US industry has been in recession for longer than at any time since the Great Depression of the 1930s, according to figures for last month published on Friday.
Other official figures showed that on one measure retail prices fell at the fastest pace in 15 years, thanks to a drop in energy prices.
The reports underscored the weakness of the US and global economies. It provided more evidence for the handful of US economists, who believe there is a threat of deflation - a cycle of falling prices, profits, production and employment such as afflicted America in the 1930s and Japan for much of the 1990s.
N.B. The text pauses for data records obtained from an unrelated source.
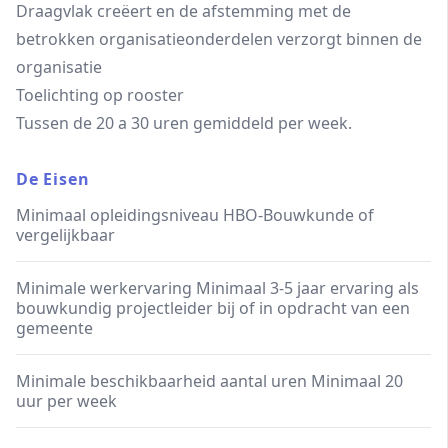
Draagvlak creëert en de afstemming met de
betrokken organisatieonderdelen verzorgt binnen de
organisatie
Toelichting op rooster
Tussen de 20 a 30 uren gemiddeld per week.
De Eisen
Minimaal opleidingsniveau HBO-Bouwkunde of
vergelijkbaar
Minimale werkervaring Minimaal 3-5 jaar ervaring als
bouwkundig projectleider bij of in opdracht van een
gemeente
Minimale beschikbaarheid aantal uren Minimaal 20
uur per week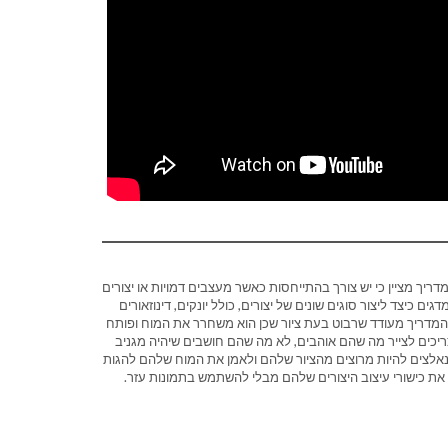
יך מציין כי יש צורך בהתייחסות כאשר מעצבים דמויות או יצורים
ם כיצד ליצור סוגים שונים של יצורים, כולל יונקים, דינוזאורים
י. המדריך מעודד שרבוט בעת ציור שכן הוא משחרר את המוח ופותח
צריכים לצייר מה שהם אוהבים, לא מה שהם חושבים שיהיה מגניב
ם נאלצים להיות מרוצים מהציור שלהם ולאמן את המוח שלהם להגות
את כישורי עיצוב היצורים שלהם מבלי להשתמש בתמונות עזר.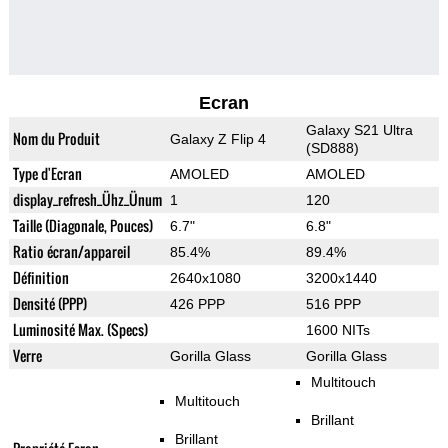
Ecran
Galaxy S21 Ultra
Nom du Produit
Galaxy Z Flip 4
(SD888)
Type d'Ecran
AMOLED
AMOLED
display_refresh_Ühz_Ünum
1
120
Taille (Diagonale, Pouces)
6.7"
6.8"
Ratio écran/appareil
85.4%
89.4%
Définition
2640x1080
3200x1440
Densité (PPP)
426 PPP
516 PPP
Luminosité Max. (Specs)
1600 NITs
Verre
Gorilla Glass
Gorilla Glass
Multitouch
Multitouch
Brillant
Brillant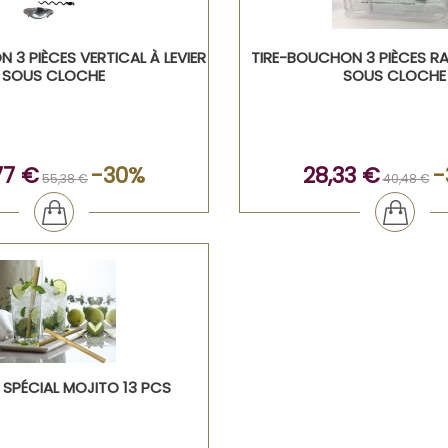
 3 PIÈCES VERTICAL À LEVIER
TIRE-BOUCHON 3 PIÈCES RAB
SOUS CLOCHE
SOUS CLOCHE
77 €
-30%
28,33 €
-
55,38 €
40,48 €
 SPÉCIAL MOJITO 13 PCS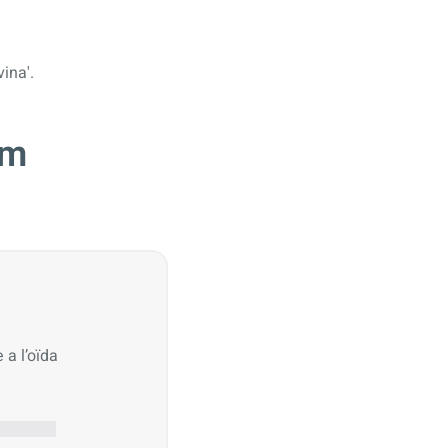
ina'.
om
 a l’oïda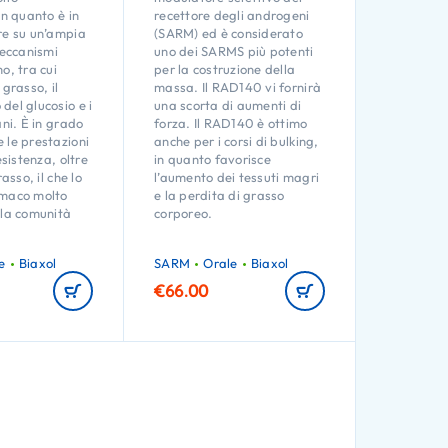
in quanto è in
recettore degli androgeni
re su un’ampia
(SARM) ed è considerato
eccanismi
uno dei SARMS più potenti
o, tra cui
per la costruzione della
 grasso, il
massa. Il RAD140 vi fornirà
del glucosio e i
una scorta di aumenti di
ani. È in grado
forza. Il RAD140 è ottimo
 le prestazioni
anche per i corsi di bulking,
esistenza, oltre
in quanto favorisce
rasso, il che lo
l’aumento dei tessuti magri
rmaco molto
e la perdita di grasso
 la comunità
corporeo.
.
e
Biaxol
SARM
Orale
Biaxol
€
66.00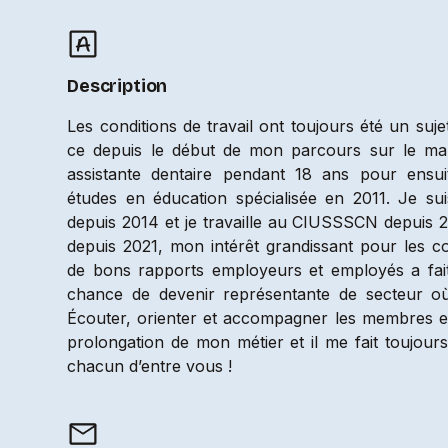
Description
Les conditions de travail ont toujours été un suj
ce depuis le début de mon parcours sur le marc
assistante dentaire pendant 18 ans pour ensui
études en éducation spécialisée en 2011. Je sui
depuis 2014 et je travaille au CIUSSSCN depuis 
depuis 2021, mon intérêt grandissant pour les co
de bons rapports employeurs et employés a fait 
chance de devenir représentante de secteur où j
Écouter, orienter et accompagner les membres e
prolongation de mon métier et il me fait toujours
chacun d’entre vous !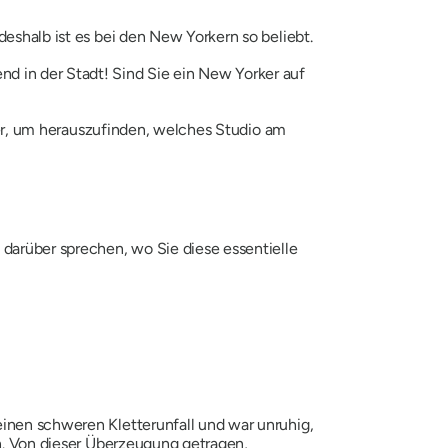
deshalb ist es bei den New Yorkern so beliebt.
 in der Stadt! Sind Sie ein New Yorker auf
ter, um herauszufinden, welches Studio am
darüber sprechen, wo Sie diese essentielle
einen schweren Kletterunfall und war unruhig,
rn. Von dieser Überzeugung getragen,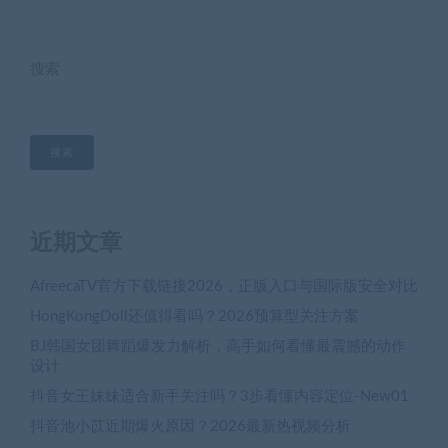
搜索
搜索
近期文章
AfreecaTV官方下载链接2026，正版入口与国际版安全对比
HongKongDoll还值得看吗？2026预算型关注方案
BJ韩国女团舞蹈爆发力解析，高手如何看懂最震撼的动作
设计
抖音女王妹妹适合新手关注吗？3步看懂内容定位-New01
抖音池小苡近期爆火原因？2026最新热视频分析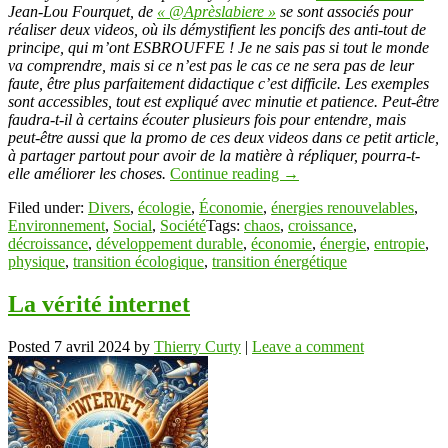
Jean-Lou Fourquet, de
« @Aprèslabiere »
se sont associés pour
réaliser deux videos, où ils démystifient les poncifs des anti-tout de
principe, qui m’ont ESBROUFFE ! Je ne sais pas si tout le monde
va comprendre, mais si ce n’est pas le cas ce ne sera pas de leur
faute, être plus parfaitement didactique c’est difficile. Les exemples
sont accessibles, tout est expliqué avec minutie et patience. Peut-être
faudra-t-il à certains écouter plusieurs fois pour entendre, mais
peut-être aussi que la promo de ces deux videos dans ce petit article,
à partager partout pour avoir de la matière à répliquer, pourra-t-
elle améliorer les choses.
Continue reading
→
Filed under:
Divers
,
écologie
,
Économie
,
énergies renouvelables
,
Environnement
,
Social
,
Société
Tags:
chaos
,
croissance
,
décroissance
,
développement durable
,
économie
,
énergie
,
entropie
,
physique
,
transition écologique
,
transition énergétique
La vérité internet
Posted
7 avril 2024
by
Thierry Curty
|
Leave a comment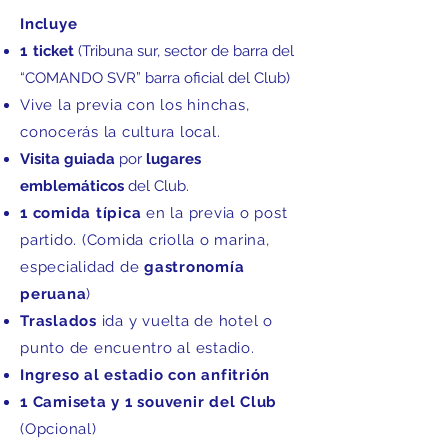
Incluye​
1
ticket
(Tribuna sur, sector de barra del
“COMANDO SVR” barra oficial del Club)
Vive la previa con los
hinchas,
conocerás la cultura local.
Visita guiada
por
lugares
emblemáticos
del Club.
1 comida típica
en la previa o post
partido. (Comida criolla o marina,
especialidad de
gastronomía
peruana
)
Traslados
ida y vuelta de hotel o
punto de encuentro al estadio.
Ingreso al estadio con anfitrión
1 Camiseta y 1 souvenir del Club
(Opcional)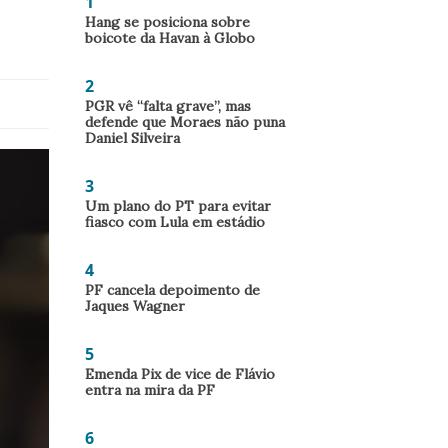
1
Hang se posiciona sobre
boicote da Havan à Globo
2
PGR vê “falta grave”, mas
defende que Moraes não puna
Daniel Silveira
3
Um plano do PT para evitar
fiasco com Lula em estádio
4
PF cancela depoimento de
Jaques Wagner
5
Emenda Pix de vice de Flávio
entra na mira da PF
6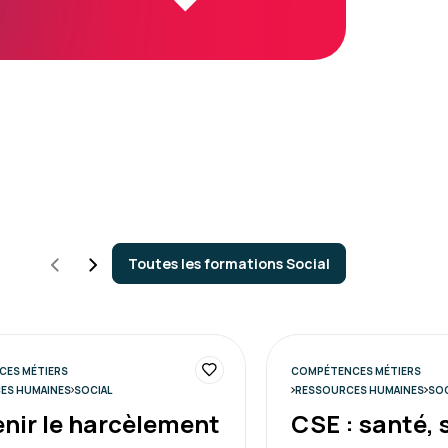
Toutes les formations Social
ES MÉTIERS
COMPÉTENCES MÉTIERS
ES HUMAINES
SOCIAL
RESSOURCES HUMAINES
SOC
nir le harcèlement
CSE : santé, 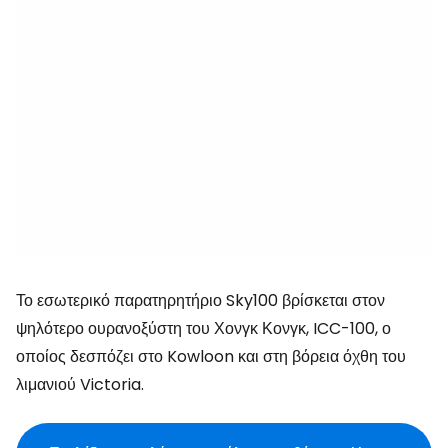
Το εσωτερικό παρατηρητήριο Sky100 βρίσκεται στον
ψηλότερο ουρανοξύστη του Χονγκ Κονγκ, ICC-100, ο
οποίος δεσπόζει στο Kowloon και στη βόρεια όχθη του
λιμανιού Victoria.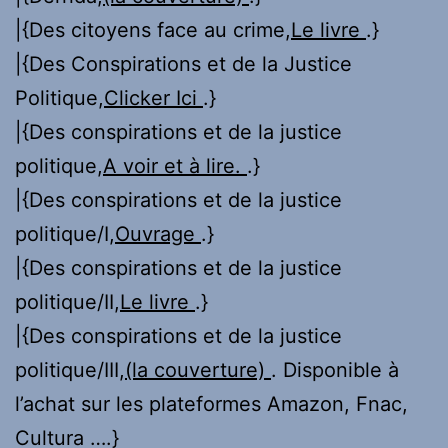
|{Des citoyens face au crime,
Le livre
.}
|{Des Conspirations et de la Justice
Politique,
Clicker Ici
.}
|{Des conspirations et de la justice
politique,
A voir et à lire.
.}
|{Des conspirations et de la justice
politique/I,
Ouvrage
.}
|{Des conspirations et de la justice
politique/II,
Le livre
.}
|{Des conspirations et de la justice
politique/III,
(la couverture)
. Disponible à
l’achat sur les plateformes Amazon, Fnac,
Cultura ….}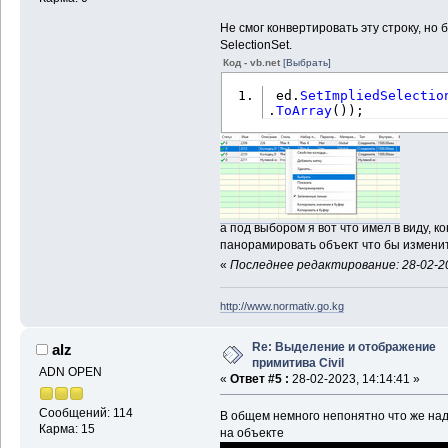
0.5
)
,
Не смог конвертировать эту строку, но 
(
(
eExtents.
MaxPoint
.
Y
SelectionSet.
End
If
Код - vb.net
[Выбрать]
'' Che
 ed.
SetImpliedSelectio
in current window
.
ToArray
(
)
)
;
If
 dWi
dHeight 
=
 dWidth 
/
 dVi
'' Res
If
 dFa
                    ac
                    ac
а под выбором я вот что имел в виду, ко
End
If
панорамировать объект что бы изменит
«
Последнее редактирование: 28-02-20
'' Set
                acView
http://www.normativ.go.kg
'' Set
Re: Выделение и отображение
alz
                acDoc.
примитива Civil
End
 Using
ADN OPEN
«
Ответ #5 :
28-02-2023, 14:14:41 »
'' Commit 
Сообщений: 114
В общем немного непонятно что же над
            acTrans.
Co
Карма: 15
на объекте
End
 Using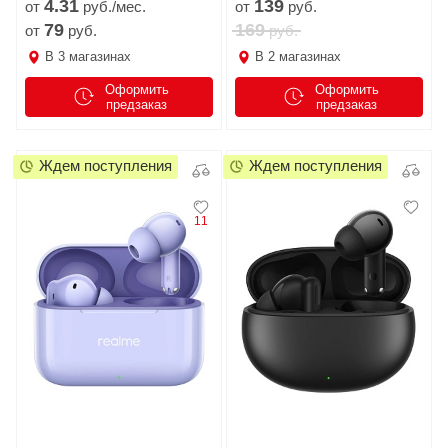
4.
31
139
от
руб./мес.
от
руб.
79
169
от
руб.
руб.
В
3
магазинах
В
2
магазинах
Оформить
Оформить
предзаказ
предзаказ
Ждем поступления
Ждем поступления
11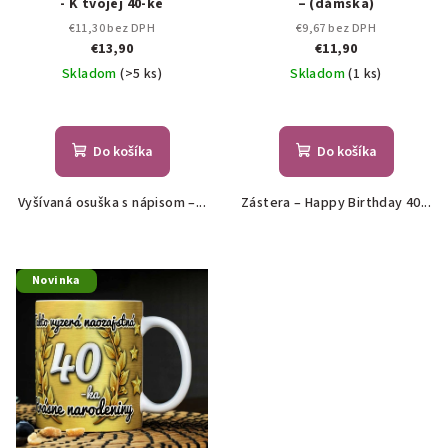
- K tvojej 40-ke
– (dámska)
€11,30 bez DPH
€9,67 bez DPH
€13,90
€11,90
Skladom
(>5 ks)
Skladom
(1 ks)
Do košíka
Do košíka
Vyšívaná osuška s nápisom –...
Zástera – Happy Birthday 40...
Novinka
The Federal Reserve said output from US factories, mines and utilities fell a seasonally adjusted 1.1 per cent in October following a 1 per cent decline in September. While the fall is nowhere near as deep as the 50 per cent drop in output witnessed from 1929 to 1932, industrial output has shrunk for 13 consecutive months - unmatched since the 1930s - for a total fall of 6.5 per cent.
Industry operated at a rate 25.2 per cent below its potential in October, the highest level of capacity under-utilisation since 1983. The decline was the most widespread since 1980.
The Labor Department said its consumer price index fell a seasonally adjusted 0.3 per cent - the biggest decline since March 1986 - led by a 10.7 per cent drop in the price of petrol.
The erosion in output partly reflected temporary disruptions from the September 11 attacks.
On prices, the decline in the CPI was only slightly greater than the 0.28 per cent drop in July. Excluding food and energy prices, which are volatile, the CPI rose 0.2 per cent for the fourth consecutive month.
Widespread expectation of deflation is a necessary fuel for sustained deflation, and neither surveys nor movements in financial markets show this to exist, though all the relevant financial market measures have dropped in the past few months.
Treasury bond prices on Friday fell and yields rose, in part because reports of successes in the anti-terrorism war have reversed the flow of funds into safer havens. Fed funds futures prices also dropped, showing that market expectations of a monetary tightening by the US Federal Reserve next year had increased.
Richard Yamarone, an economist with Argus Research in New York, said the CPI report showed prices for rent, education, medical care and other services continued to rise last month. "We're mostly a service economy, and service prices are still rising significantly."
However, the rate of increase continued to slow in October. Consumer prices overall rose 2.1 per cent in the year to October - the slowest 12-month pace in more than two years. Services prices rose at the slowest pace in more than a year.